Por que China e Índia, os países mais populosos do mundo, não estão na Copa de 2026?

Por que China e Índia, os países mais populosos do mundo, não estão na Copa de 2026?

Imagem: Presidential Press and Information Office / Kremlin

 

A Copa do Mundo de 2026 conta com um formato expandido e inédito de 48 seleções, o que abriu mais vagas para o continente asiático. Mesmo assim, os dois gigantes demográficos do planeta, China e Índia, que somam juntos quase 3 bilhões de habitantes, assistem ao torneio pela televisão.

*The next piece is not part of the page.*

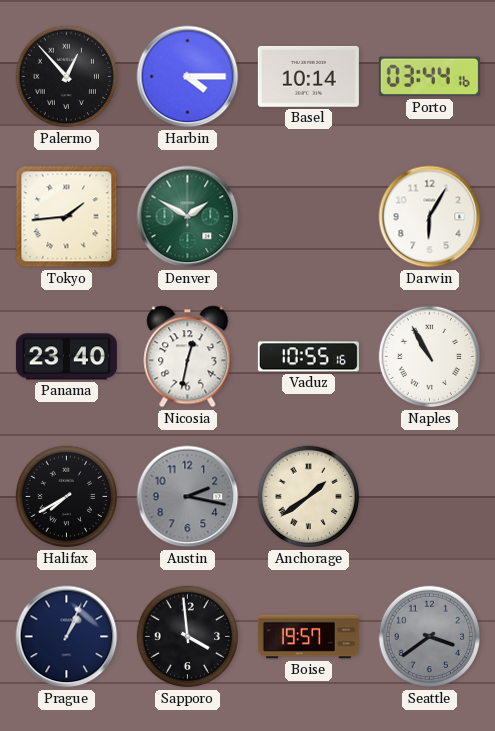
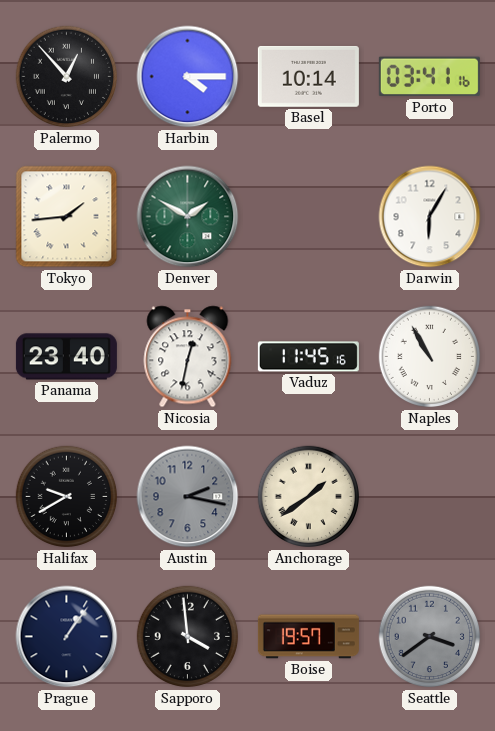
Porto: 03:44 -> 03:41
Vaduz: 10:55 -> 11:45
Halifax: 7:40 -> 9:40
Prague: 1:04 -> 1:06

A ausência das duas nações gerou tanta curiosidade que se tornou um dos principais questionamentos medidos pelo Google Trends nos últimos dias.

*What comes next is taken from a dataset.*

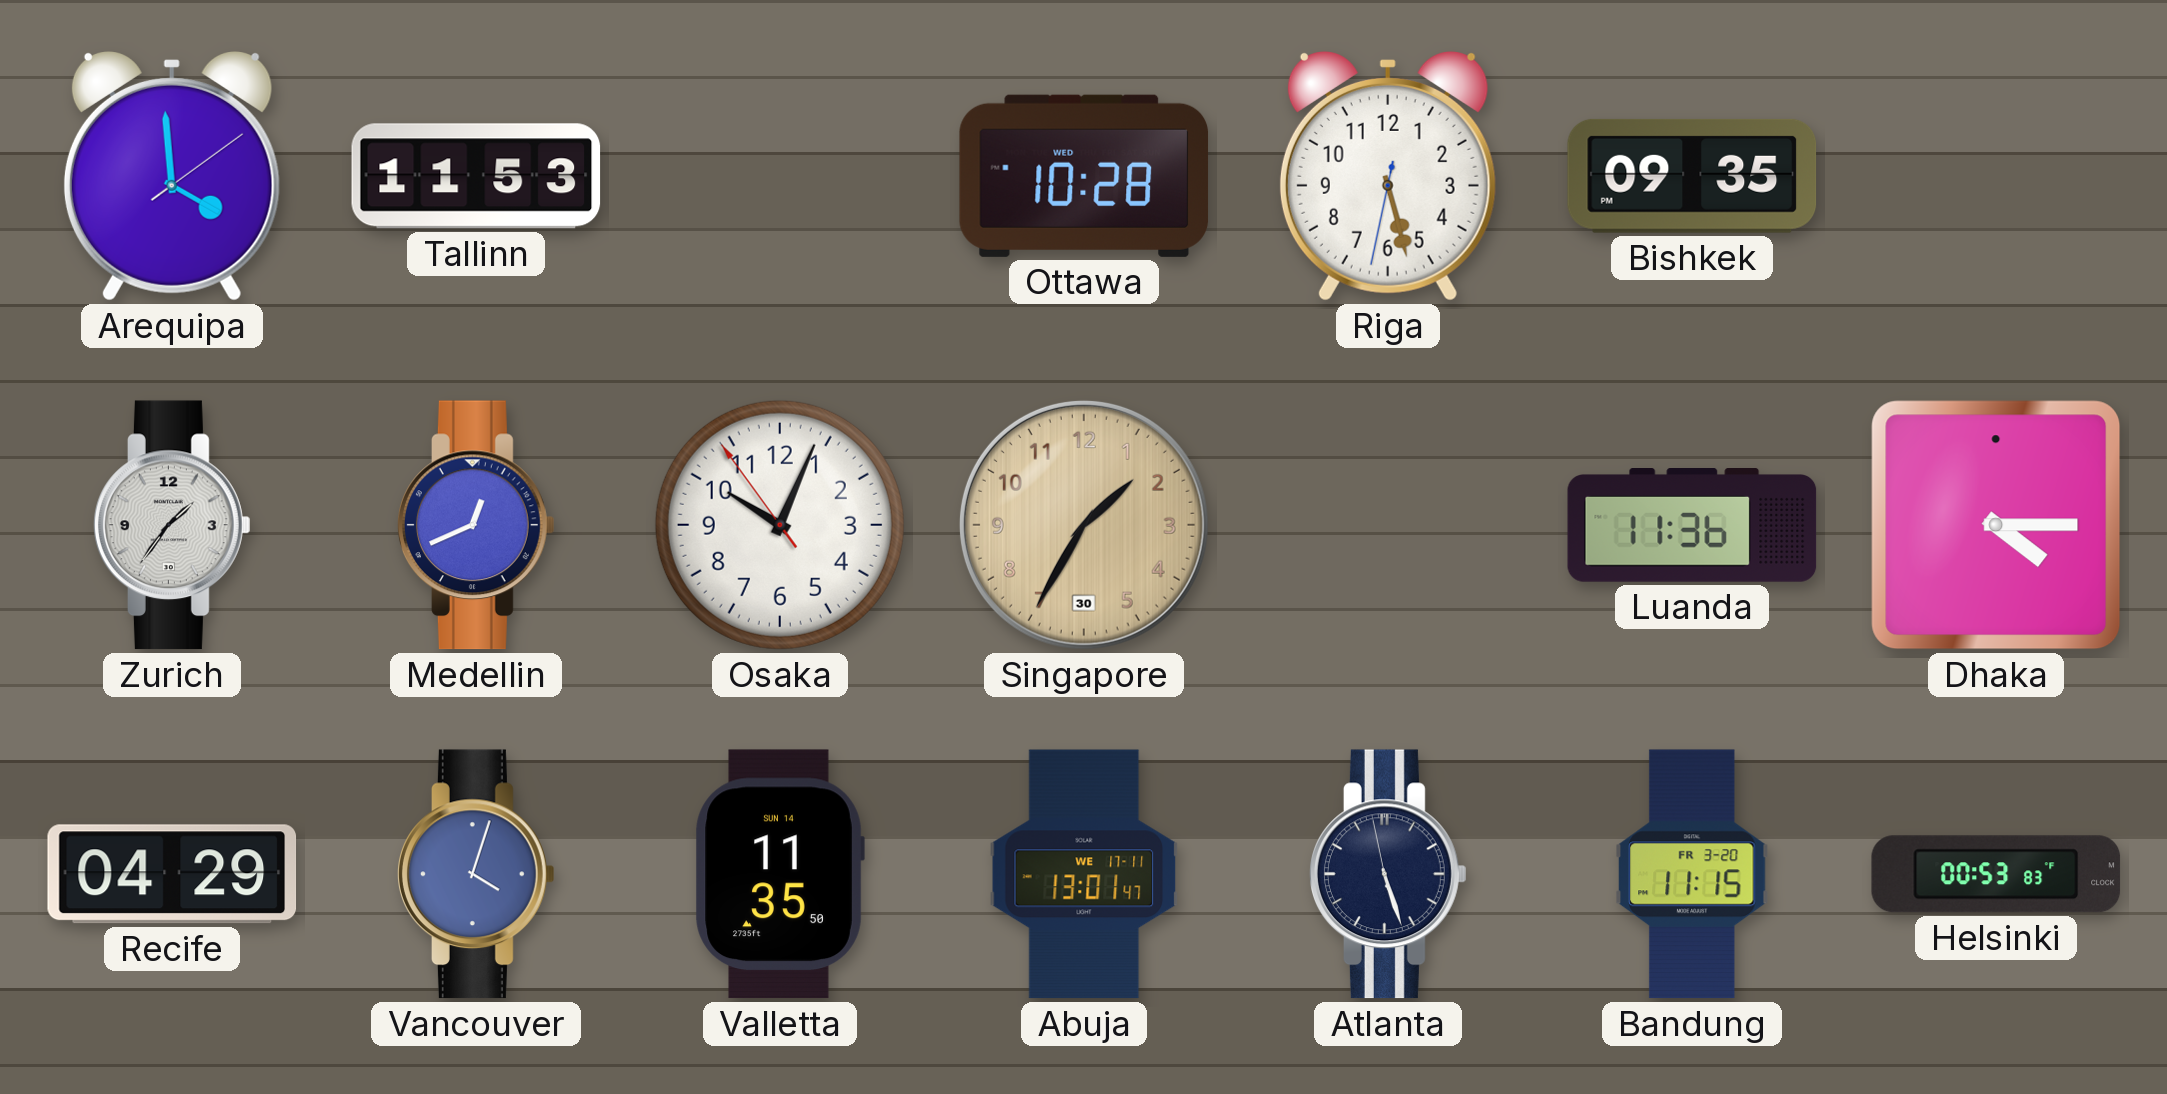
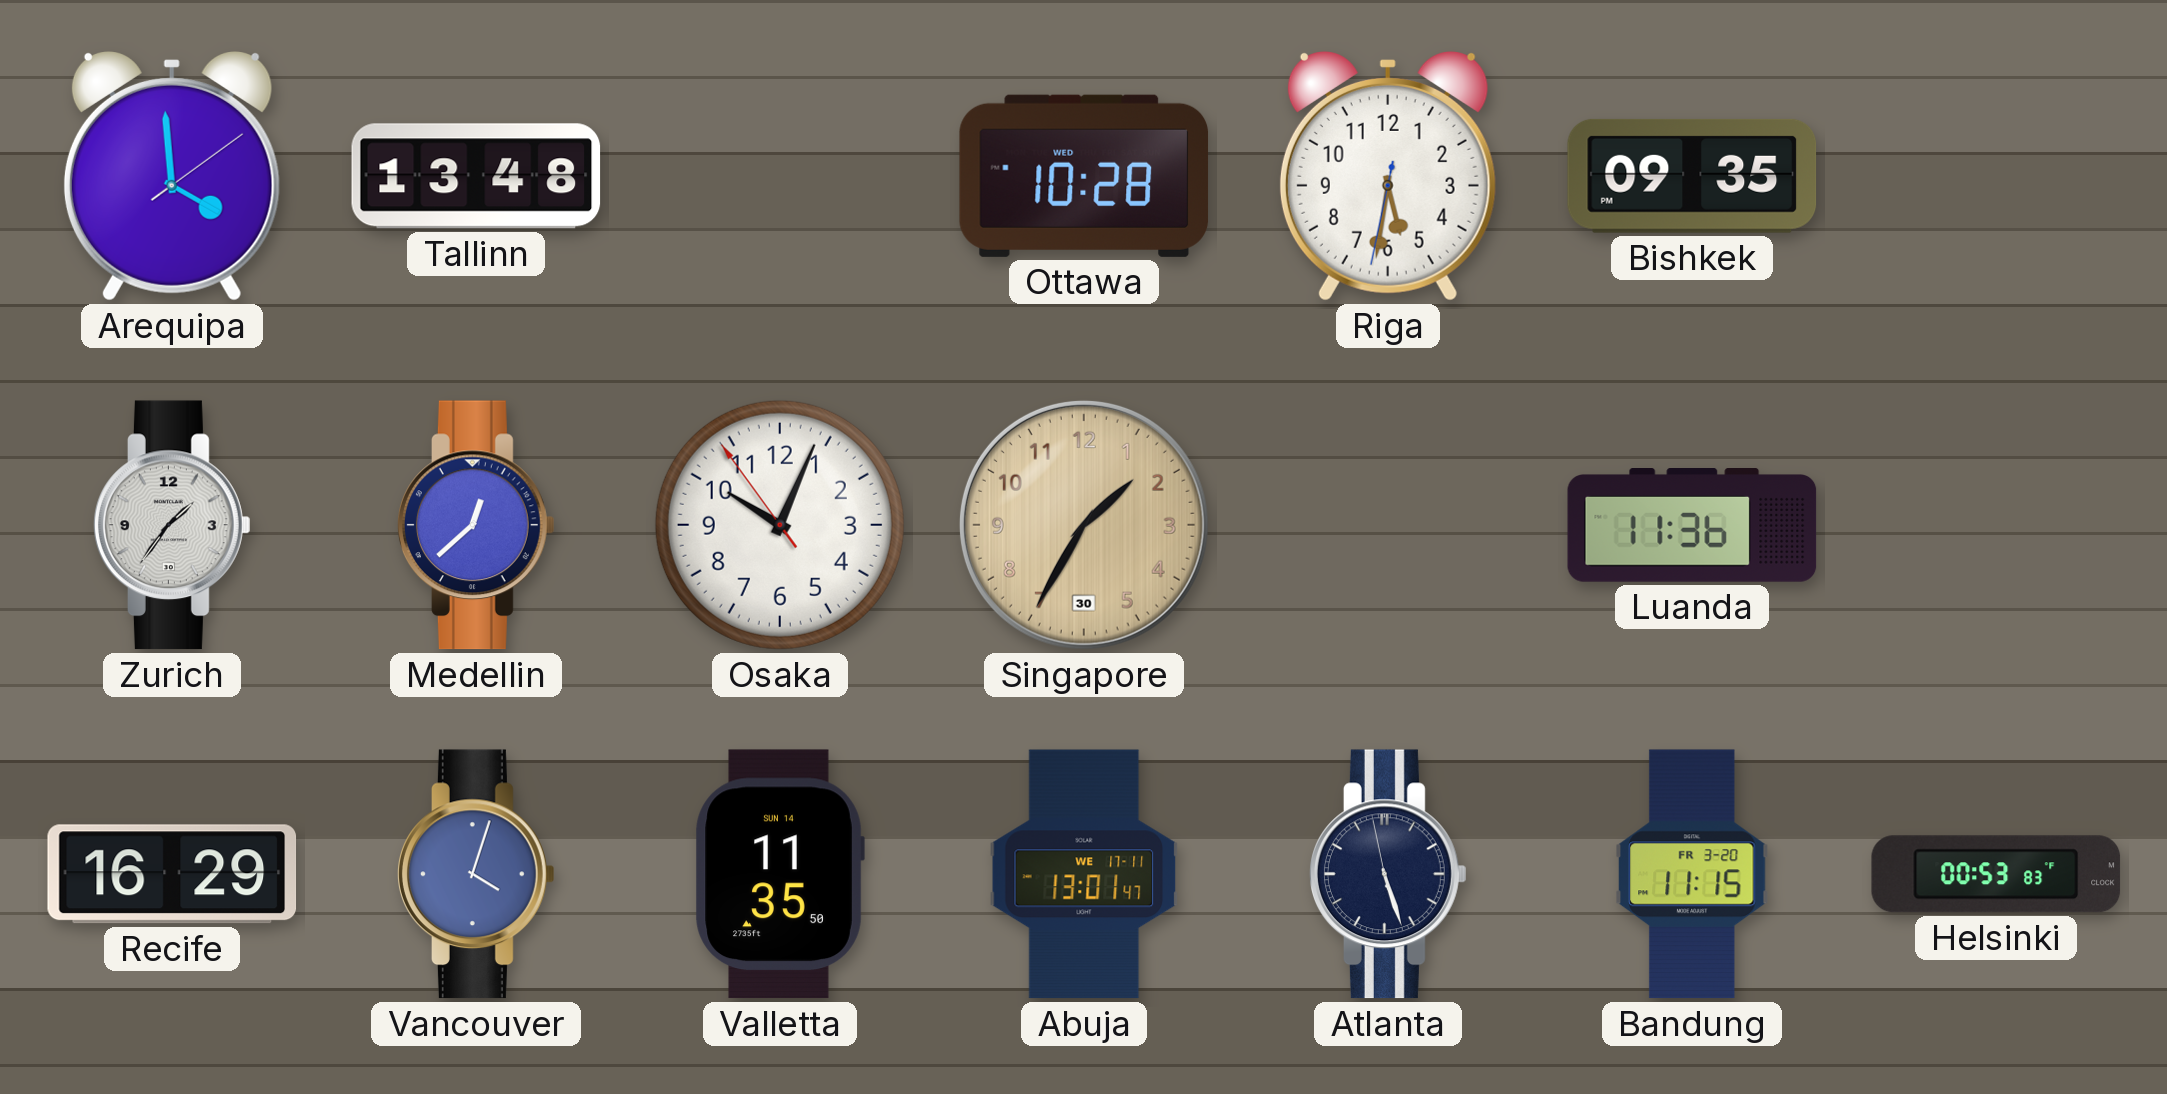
Tallinn: 11:53 -> 13:48
Riga: 5:27 -> 5:31
Medellin: 12:41 -> 12:38
Dhaka: 4:15 -> none
Recife: 04:29 -> 16:29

Estar longe do principal torneio de futebol do planeta reflete a posição de ambos no ranking oficial da Fifa. A China atualmente amarga uma posição fora do Top 90, enquanto a Índia despenca ainda mais, ocupando a 138ª colocação — patamares que evidenciam o abismo técnico em relação às potências globais da modalidade.

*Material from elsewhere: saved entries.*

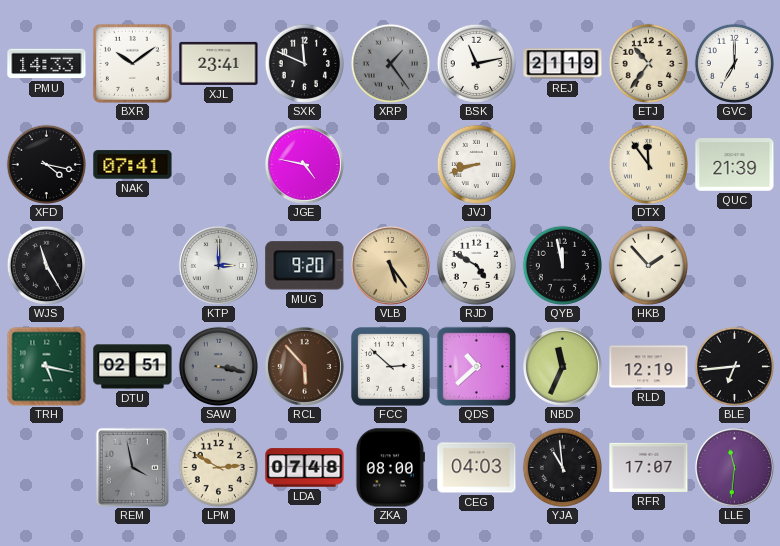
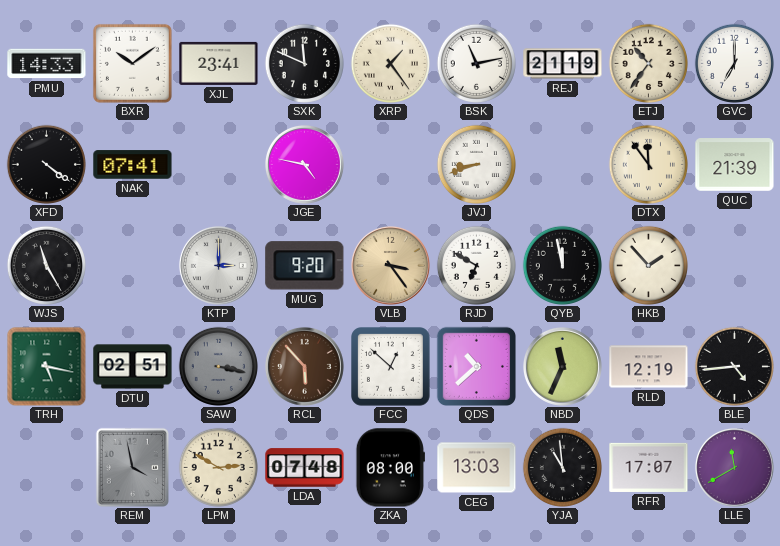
XRP dial: grey -> cream
XFD: 4:17 -> 4:21
VLB: 5:24 -> 3:24
RJD: 4:50 -> 6:50
FCC: 2:52 -> 12:52
BLE: 6:44 -> 4:44
CEG: 04:03 -> 13:03
LLE: 11:31 -> 11:40
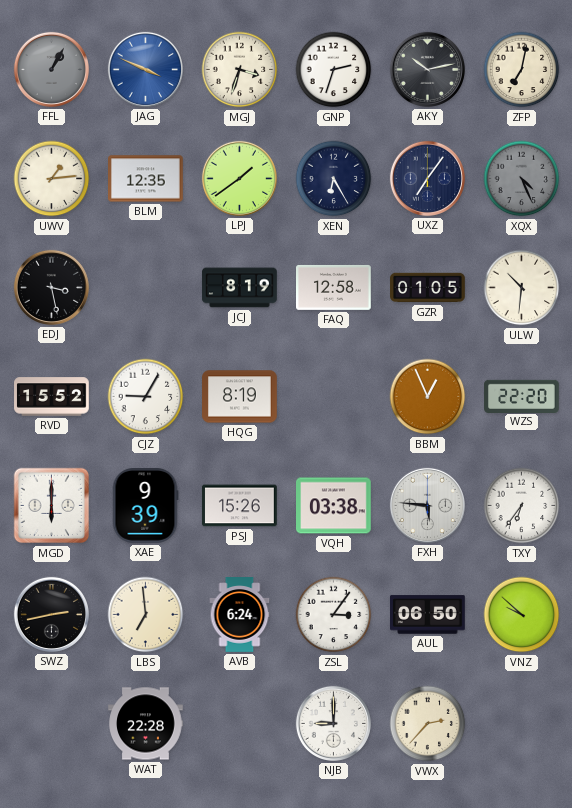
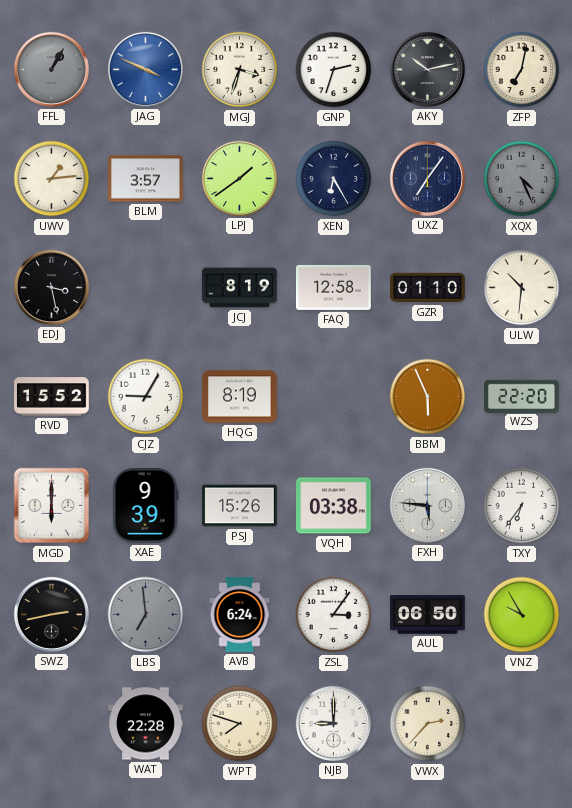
BLM: 12:35 -> 3:57
GZR: 01:05 -> 01:10
BBM: 12:56 -> 5:56
LBS dial: cream -> grey
VNZ: 9:52 -> 9:55
WPT: none -> 7:48
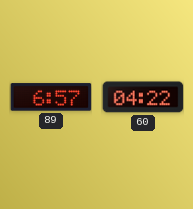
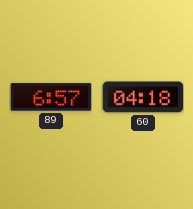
60: 04:22 -> 04:18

Como os gigantes caíram nas Eliminatórias Asiáticas

Apesar da expectativa de que o aumento de vagas na Ásia facilitaria o caminho, as duas seleções decepcionaram em suas respectivas trajetórias:

  • Índia: Teve uma das quedas mais precoces, sendo eliminada ainda na segunda fase das Eliminatórias. O time indiano perdeu um confronto decisivo por 2 a 1 para o Catar e viu a seleção do Kuwait avançar, dando adeus às chances de ir ao Mundial de forma antecipada.

  • China: Conseguiu avançar até a terceira fase, mas o desempenho foi abaixo do esperado. Os chineses terminaram na quinta colocação do Grupo C, somando apenas nove pontos, sendo superados por adversários regionais muito mais competitivos.

Celeiro sem sementes: Por que ter bilhões de habitantes não basta?

Especialistas e cientistas esportivos explicam que uma grande densidade demográfica aumenta a probabilidade estatística de encontrar talentos, mas a engrenagem do futebol profissional exige fatores estruturais que nem a China e nem a Índia conseguiram consolidar.

O primeiro ponto é a cultura esportiva. Na Índia, por exemplo, o futebol é considerado um esporte secundário, visto que o Críquete é a verdadeira paixão nacional, centralizando os investimentos, os ídolos, a atenção da mídia e o apelo comercial.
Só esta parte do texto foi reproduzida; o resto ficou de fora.